When the coronavirus pandemic spun out of control last year, most of us held on to the hope that if and when a vaccine should come about, we could all get the shot and go back to life as we knew it. But now that we've got a range of vaccines to choose from, some of us may be discovering that the vaccines don't necessarily free us from the threat posed by COVID-19. And while getting sick with the coronavirus after the vaccine isn't happening too frequently, it is happening often enough for researchers to give the phenomenon a name –"breakthrough infections" (via Miami Herald).

Breakthrough infections don't just happen with the COVID-19 vaccinations; they are an unfortunate side effect of every single vaccine we are given. As an example, our annual flu shots are only between 40 to 60 percent effective against whatever influenza variant may be going around. By contrast, clinical tests show that the Pfizer and the Moderna shots can provide as much as 95 percent protection against COVID-19. 

Pandemic expert Dr. Anthony Fauci has said he isn't surprised to see that a handful of folks come down with the coronavirus even after they've been fully inoculated. "You will see breakthrough infections in any vaccination when you're vaccinating literally tens and tens and tens of millions of people. So, in some respects, that's not surprising," Dr. Fauci says.

Vaccines can prevent a serious case of COVID-19

Public health experts are quick to emphasize that when the COVID-19 vaccines — from Pfizer, Moderna, and Johnson and Johnson — were approved for emergency use, it was made clear that they would deter the onset of serious COVID. What they couldn't do was keep people from getting ill altogether. "The good news is for that very small amount of people that might become infected, that less than 5%, the chances of severe disease is next to zero," Dr. Timothy Hendrix tells Click Orlando.  

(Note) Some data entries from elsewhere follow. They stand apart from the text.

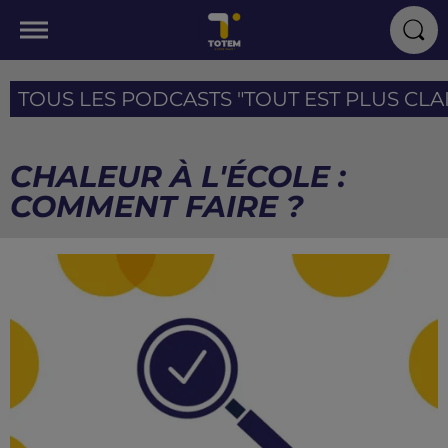
TOUS LES PODCASTS "TOUT EST PLUS CLAIR
CHALEUR À L'ÉCOLE :
COMMENT FAIRE ?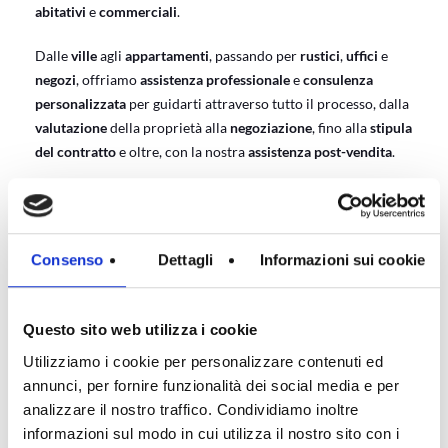
abitativi
e
commerciali
.
Dalle
ville
agli
appartamenti
, passando per
rustici
,
uffici
e
negozi
, offriamo
assistenza professionale
e
consulenza
personalizzata
per guidarti attraverso tutto il processo, dalla
valutazione
della proprietà alla
negoziazione
, fino alla
stipula
del contratto
e oltre, con la nostra
assistenza post-vendita
.
Con la nostra
esperienza
e la nostra
conoscenza pluriennale
del mercato locale
, siamo qui per rendere piacevole e veloce
l’esperienza di
vendita
o
affitto del tuo immobile
.
Consenso
Dettagli
Informazioni sui cookie
3 BUONI MOTIVI PER VENDERE CASA CON PIANO
IMMOBILIARE
Questo sito web utilizza i cookie
Utilizziamo i cookie per personalizzare contenuti ed
annunci, per fornire funzionalità dei social media e per
Hai un immobile a Thiene o in provincia di Vicenza che
analizzare il nostro traffico. Condividiamo inoltre
desideri
vendere velocemente
, e al
miglior prezzo di
informazioni sul modo in cui utilizza il nostro sito con i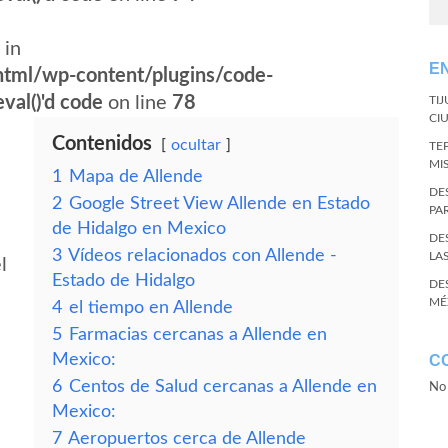
 in
E
tml/wp-content/plugins/code-
val()'d code
on line
78
TI
CI
Contenidos
ocultar
TE
MI
1
Mapa de Allende
DE
2
Google Street View Allende en Estado
PA
de Hidalgo en Mexico
DE
3
Vídeos relacionados con Allende -
LA
l
Estado de Hidalgo
DE
MÉ
4
el tiempo en Allende
5
Farmacias cercanas a Allende en
Mexico:
C
6
Centos de Salud cercanas a Allende en
No 
Mexico:
7
Aeropuertos cerca de Allende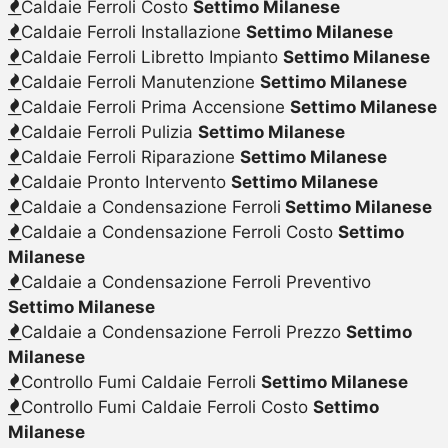
Caldaie Ferroli Costo
Settimo Milanese
Caldaie Ferroli Installazione
Settimo Milanese
Caldaie Ferroli Libretto Impianto
Settimo Milanese
Caldaie Ferroli Manutenzione
Settimo Milanese
Caldaie Ferroli Prima Accensione
Settimo Milanese
Caldaie Ferroli Pulizia
Settimo Milanese
Caldaie Ferroli Riparazione
Settimo Milanese
Caldaie Pronto Intervento
Settimo Milanese
Caldaie a Condensazione Ferroli
Settimo Milanese
Caldaie a Condensazione Ferroli Costo
Settimo
Milanese
Caldaie a Condensazione Ferroli Preventivo
Settimo Milanese
Caldaie a Condensazione Ferroli Prezzo
Settimo
Milanese
Controllo Fumi Caldaie Ferroli
Settimo Milanese
Controllo Fumi Caldaie Ferroli Costo
Settimo
Milanese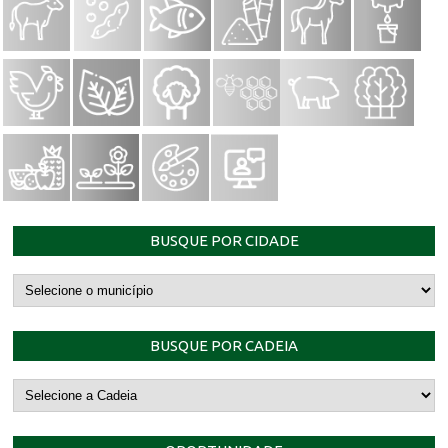
BUSQUE POR CIDADE
BUSQUE POR CADEIA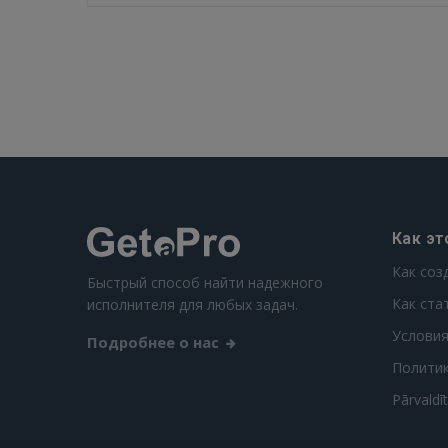
Как эт
Как соз
Быстрый способ найти надежного
Как ста
исполнителя для любых задач.
Условия
Подробнее о нас
Полити
Pārvaldī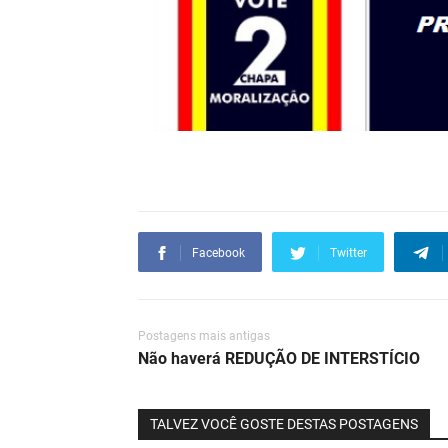
Facebook
Twitter
Postagens mais antigas
Não haverá REDUÇÃO DE INTERSTÍCIO
TALVEZ VOCÊ GOSTE DESTAS POSTAGENS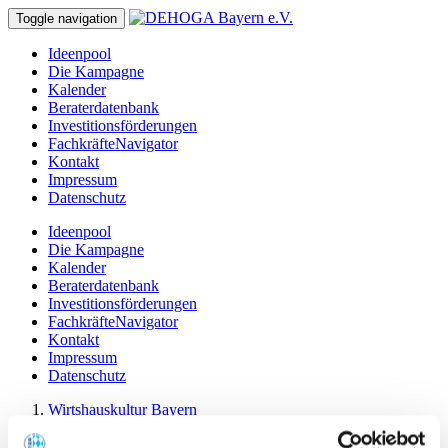
Toggle navigation
Ideenpool
Die Kampagne
Kalender
Beraterdatenbank
Investitionsförderungen
FachkräfteNavigator
Kontakt
Impressum
Datenschutz
Ideenpool
Die Kampagne
Kalender
Beraterdatenbank
Investitionsförderungen
FachkräfteNavigator
Kontakt
Impressum
Datenschutz
Wirtshauskultur Bayern
Ideenpool
Knödelfest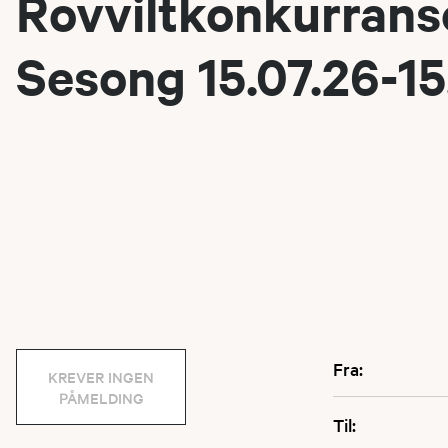
Rovviltkonkurrans
Sesong 15.07.26-15
Fra:
KREVER INGEN
PÅMELDING
Til: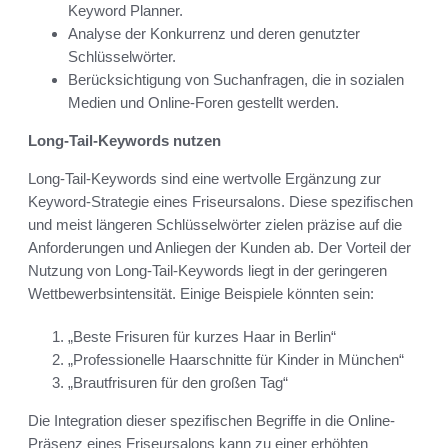
Keyword Planner.
Analyse der Konkurrenz und deren genutzter
Schlüsselwörter.
Berücksichtigung von Suchanfragen, die in sozialen
Medien und Online-Foren gestellt werden.
Long-Tail-Keywords nutzen
Long-Tail-Keywords sind eine wertvolle Ergänzung zur
Keyword-Strategie eines Friseursalons. Diese spezifischen
und meist längeren Schlüsselwörter zielen präzise auf die
Anforderungen und Anliegen der Kunden ab. Der Vorteil der
Nutzung von Long-Tail-Keywords liegt in der geringeren
Wettbewerbsintensität. Einige Beispiele könnten sein:
„Beste Frisuren für kurzes Haar in Berlin“
„Professionelle Haarschnitte für Kinder in München“
„Brautfrisuren für den großen Tag“
Die Integration dieser spezifischen Begriffe in die Online-
Präsenz eines Friseursalons kann zu einer erhöhten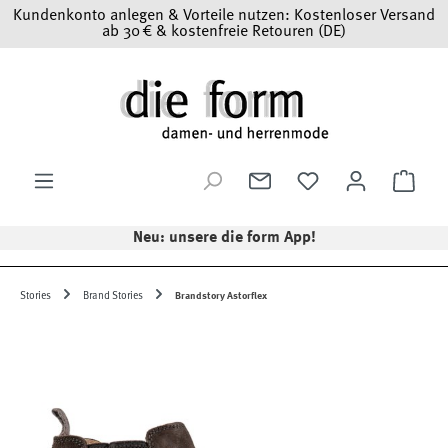
Kundenkonto anlegen & Vorteile nutzen: Kostenloser Versand
Zum Hauptinhalt springen
ab 30 € & kostenfreie Retouren (DE)
Ware
Neu: unsere die form App!
Stories
Brand Stories
Brandstory Astorflex
Bildergalerie überspringen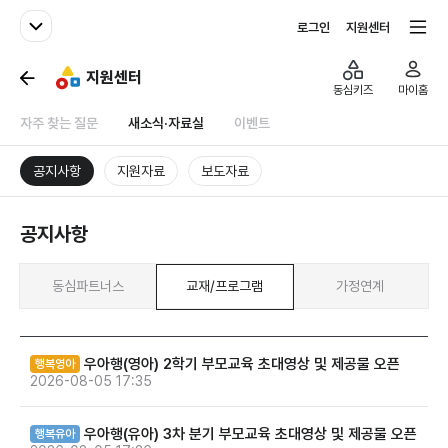
패밀리사이트
전체서비스
로그인
지원센터
지원센터
동심키즈
마이홈
자주 찾는 질문
새소식·자료실
이벤트
공지사항
지원자료
보도자료
공지사항
동심파트너스
교재/프로그램
가정연계
우아행(영아) 2학기 부모교육 초대영상 및 제공물 오픈
행복영아
2026-08-05 17:35
우아행(유아) 3차 분기 부모교육 초대영상 및 제공물 오픈
행복유아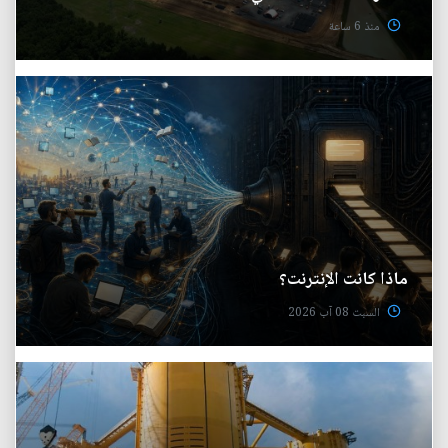
منذ 6 ساعة
ماذا كانت الإنترنت؟
السبت 08 آب 2026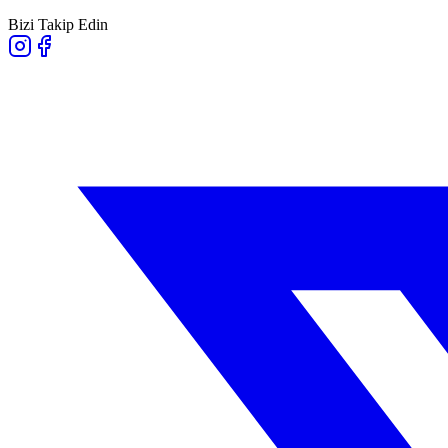
Bizi Takip Edin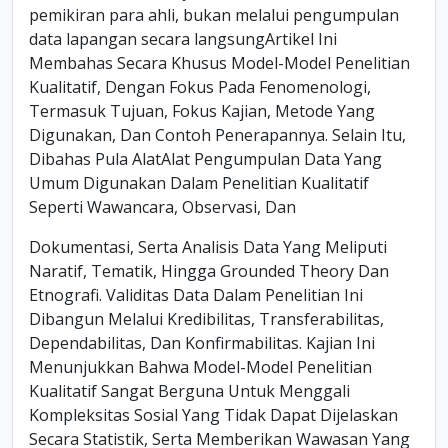
pemikiran para ahli, bukan melalui pengumpulan
data lapangan secara langsungArtikel Ini
Membahas Secara Khusus Model-Model Penelitian
Kualitatif, Dengan Fokus Pada Fenomenologi,
Termasuk Tujuan, Fokus Kajian, Metode Yang
Digunakan, Dan Contoh Penerapannya. Selain Itu,
Dibahas Pula AlatAlat Pengumpulan Data Yang
Umum Digunakan Dalam Penelitian Kualitatif
Seperti Wawancara, Observasi, Dan
Dokumentasi, Serta Analisis Data Yang Meliputi
Naratif, Tematik, Hingga Grounded Theory Dan
Etnografi. Validitas Data Dalam Penelitian Ini
Dibangun Melalui Kredibilitas, Transferabilitas,
Dependabilitas, Dan Konfirmabilitas. Kajian Ini
Menunjukkan Bahwa Model-Model Penelitian
Kualitatif Sangat Berguna Untuk Menggali
Kompleksitas Sosial Yang Tidak Dapat Dijelaskan
Secara Statistik, Serta Memberikan Wawasan Yang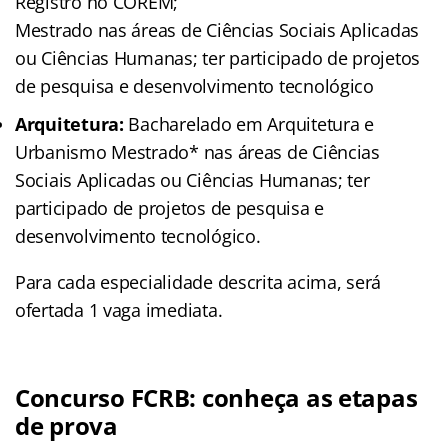
Registro no COREM;
Mestrado nas áreas de Ciências Sociais Aplicadas
ou Ciências Humanas; ter participado de projetos
de pesquisa e desenvolvimento tecnológico
Arquitetura:
Bacharelado em Arquitetura e
Urbanismo Mestrado* nas áreas de Ciências
Sociais Aplicadas ou Ciências Humanas; ter
participado de projetos de pesquisa e
desenvolvimento tecnológico.
Para cada especialidade descrita acima, será
ofertada 1 vaga imediata.
Concurso FCRB: conheça as etapas
de prova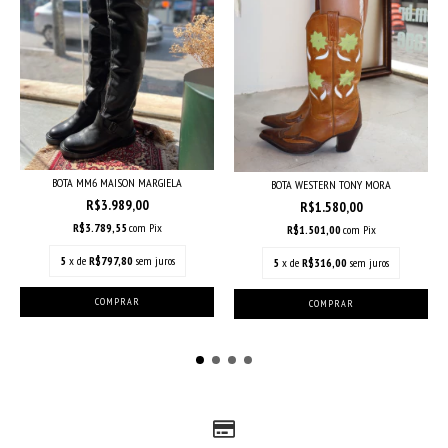
BOTA MM6 MAISON MARGIELA
BOTA WESTERN TONY MORA
R$3.989,00
R$1.580,00
R$3.789,55
com
Pix
R$1.501,00
com
Pix
5
x de
R$797,80
sem juros
5
x de
R$316,00
sem juros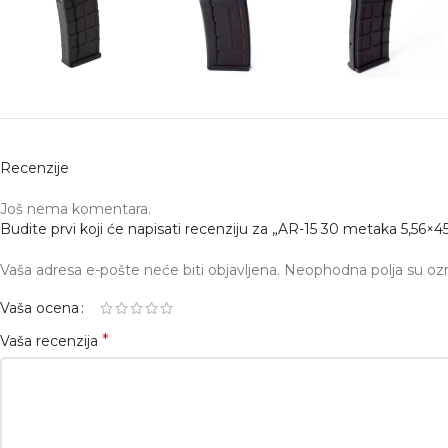
Recenzije
Još nema komentara.
Budite prvi koji će napisati recenziju za „AR-15 30 metaka 5,56×45
Vaša adresa e-pošte neće biti objavljena.
Neophodna polja su o
Vaša ocena
*
Vaša recenzija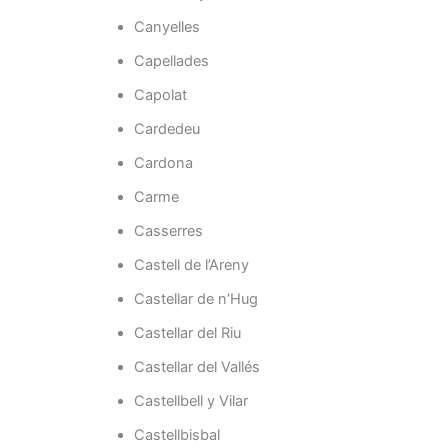
Canyelles
Capellades
Capolat
Cardedeu
Cardona
Carme
Casserres
Castell de l’Areny
Castellar de n’Hug
Castellar del Riu
Castellar del Vallés
Castellbell y Vilar
Castellbisbal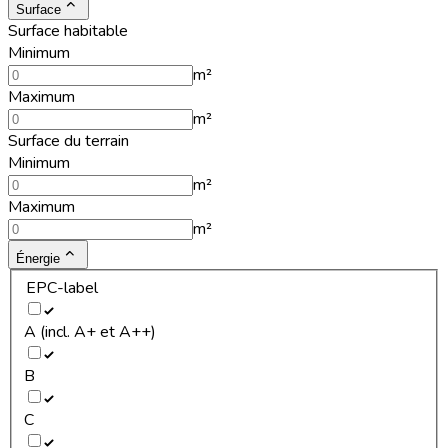
Surface
Surface habitable
Minimum
m²
Maximum
m²
Surface du terrain
Minimum
m²
Maximum
m²
Énergie
EPC-label
A (incl. A+ et A++)
B
C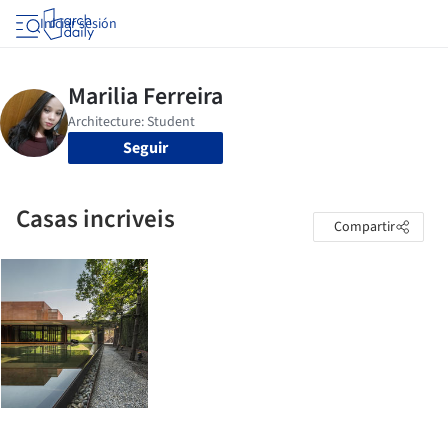
Iniciar sesión
Seguir
Casas incriveis
Compartir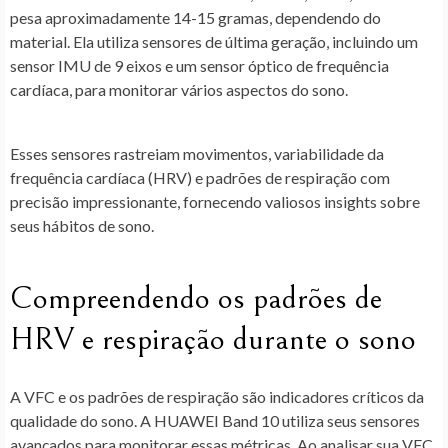
pesa aproximadamente 14-15 gramas, dependendo do
material. Ela utiliza sensores de última geração, incluindo um
sensor IMU de 9 eixos e um sensor óptico de frequência
cardíaca, para monitorar vários aspectos do sono.
Esses sensores rastreiam movimentos, variabilidade da
frequência cardíaca (HRV) e padrões de respiração com
precisão impressionante, fornecendo valiosos insights sobre
seus hábitos de sono.
Compreendendo os padrões de
HRV e respiração durante o sono
A VFC e os padrões de respiração são indicadores críticos da
qualidade do sono. A HUAWEI Band 10 utiliza seus sensores
avançados para monitorar essas métricas. Ao analisar sua VFC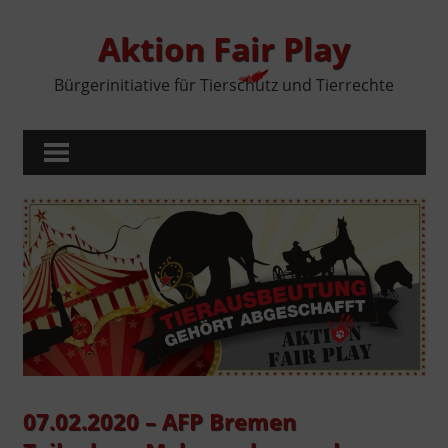
Zum
Inhalt
Aktion Fair Play
springen
Bürgerinitiative für Tierschutz und Tierrechte
MENÜ
07.02.2020 – AFP Bremen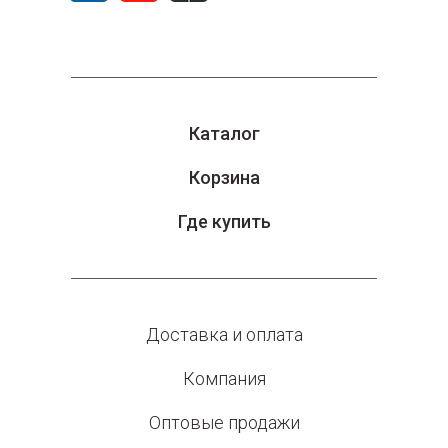
Каталог
Корзина
Где купить
Доставка и оплата
Компания
Оптовые продажи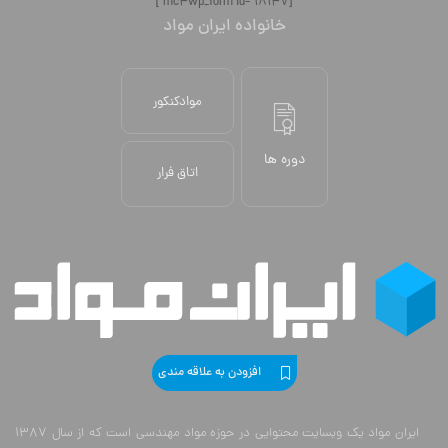
[mc4wp_form id="18147"]
خانواده ایران مواد
موادکنکور
دوره ها
اتاق فرار
افزودن به علاقه مندی
ایران مواد یک وبسایت محتوایی در حوزه مواد مهندسی است که از سال 1387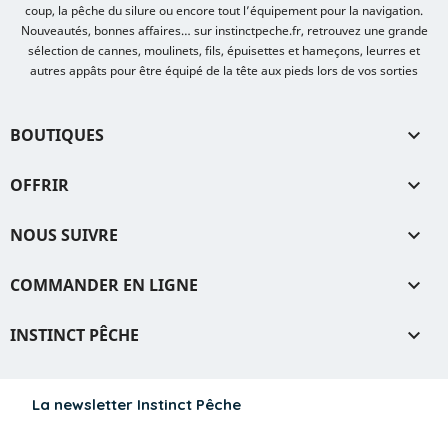
coup, la pêche du silure ou encore tout l’équipement pour la navigation.
Nouveautés, bonnes affaires… sur instinctpeche.fr, retrouvez une grande
sélection de cannes, moulinets, fils, épuisettes et hameçons, leurres et
autres appâts pour être équipé de la tête aux pieds lors de vos sorties
BOUTIQUES

OFFRIR

NOUS SUIVRE

COMMANDER EN LIGNE

INSTINCT PÊCHE

La newsletter Instinct Pêche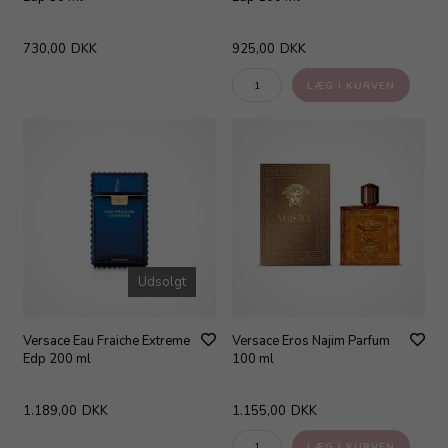
730,00
DKK
925,00
DKK
Udsolgt
Versace Eau Fraiche Extreme
Versace Eros Najim Parfum
Edp 200 ml
100 ml
1.189,00
DKK
1.155,00
DKK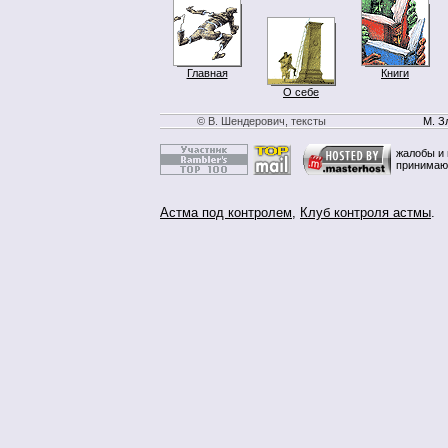
Главная
Книги
О себе
© В. Шендерович, тексты
М. З
жалобы и 
принимаю
Астма под контролем
,
Клуб контроля астмы
.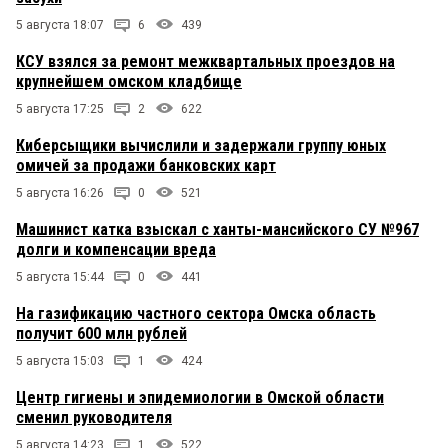
5 августа 18:07
6
439
КСУ взялся за ремонт межквартальных проездов на
крупнейшем омском кладбище
5 августа 17:25
2
622
Киберсыщики вычислили и задержали группу юных
омичей за продажи банковских карт
5 августа 16:26
0
521
Машинист катка взыскал с ханты-мансийского СУ №967
долги и компенсации вреда
5 августа 15:44
0
441
На газификацию частного сектора Омска область
получит 600 млн рублей
5 августа 15:03
1
424
Центр гигиены и эпидемиологии в Омской области
сменил руководителя
5 августа 14:23
1
522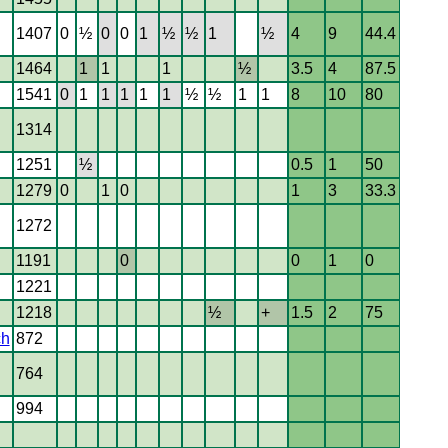
1407
0
½
0
0
1
½
½
1
½
4
9
44.4
1464
1
1
1
½
3.5
4
87.5
1541
0
1
1
1
1
1
½
½
1
1
8
10
80
1314
1251
½
0.5
1
50
1279
0
1
0
1
3
33.3
1272
1191
0
0
1
0
1221
1218
½
+
1.5
2
75
ch
872
764
994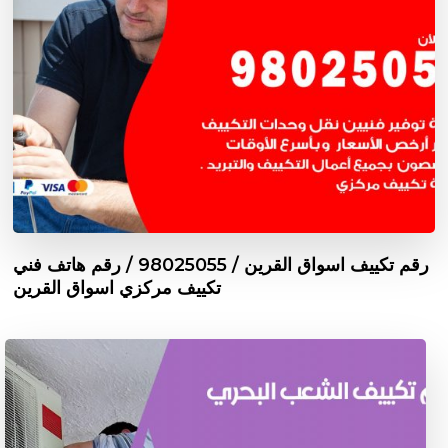
رقم تكييف اسواق القرين / 98025055 / رقم هاتف فني
تكييف مركزي اسواق القرين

It's important to remember that even if you, your loved ones, and friends are fully vaccinated against COVID-19, public health experts say that's not a reason to let your guard down. Director of the Children's Hospital of Philadelphia's vaccine education center Dr. Paul Offit tells TIME that people may not really understand what it means to get vaccinated, and what having vaccines that are "90 percent effective" means.

"People may interpret these results as meaning, 'Great, now that I'm vaccinated I don't need to wear a mask because I'm not at risk of infection,'" he says. "The problem with that are the variants. You can still get sick if you are exposed to a variant, and you can still shed and spread the virus."

As Emory University professor of medicine Dr. Carlos Del Rio put it, "The protection against infection wasn't perfect — 80% to 90%. Can I increase that to closer to 100% by wearing a mask? Yes."